> [WORK INSTRUCTIONS]
All that is wanted is the exact lines from the one with "or full insurance payment." through the last line of the entries, with both ends kept and every picture left out.

> [RECORDS FOR PROCESSING]
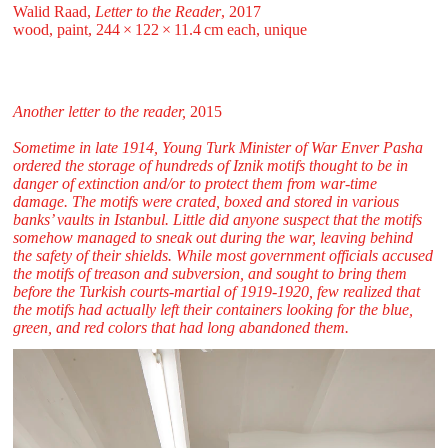
Walid Raad,
Letter to the Reader
, 2017
wood, paint, 244 ⁠× ⁠122 ⁠× ⁠11.4 ⁠cm each, unique
Another letter to the reader,
2015
Sometime in late 1914, Young Turk Minister of War Enver Pasha
ordered the storage of hundreds of Iznik motifs thought to be in
danger of extinction and/or to protect them from war-time
damage. The motifs were crated, boxed and stored in various
banks’ vaults in Istanbul. Little did anyone suspect that the motifs
somehow managed to sneak out during the war, leaving behind
the safety of their shields. While most government officials accused
the motifs of treason and subversion, and sought to bring them
before the Turkish courts-martial of 1919-1920, few realized that
the motifs had actually left their containers looking for the blue,
green, and red colors that had long abandoned them.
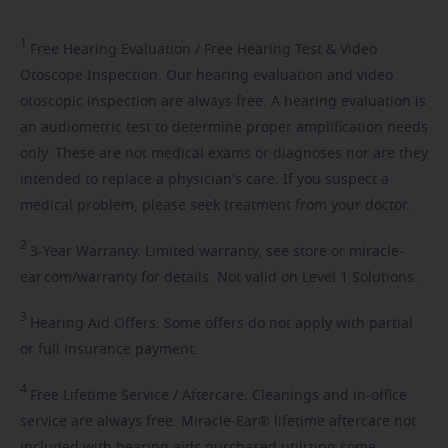
1
Free
Hearing Evaluation / Free Hearing Test & Video
Otoscope Inspection. Our hearing evaluation and video
otoscopic inspection are always free. A hearing evaluation is
an audiometric test to determine proper amplification needs
only. These are not medical exams or diagnoses nor are they
intended to replace a physician's care. If you suspect a
medical problem, please seek treatment from your doctor.
2
3-Year
Warranty. Limited warranty, see store or miracle-
ear.com/warranty for details. Not valid on Level 1 Solutions.
3
Hearing
Aid Offers. Some offers do not apply with partial
or full insurance payment.
4
Free
Lifetime Service / Aftercare. Cleanings and in-office
service are always free. Miracle-Ear® lifetime aftercare not
included with hearing aids purchased utilizing some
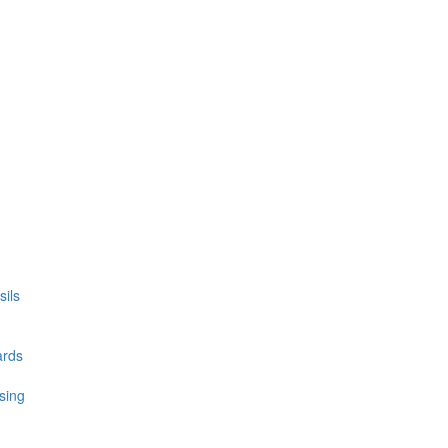
ils
ards
sing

> [OUTPUT FOR THIS EXERCISE]
or full insurance payment.
4
Free
Lifetime Service / Aftercare. Cleanings and in-office
service are always free. Miracle-Ear® lifetime aftercare not
included with hearing aids purchased utilizing some
ils
ards
sing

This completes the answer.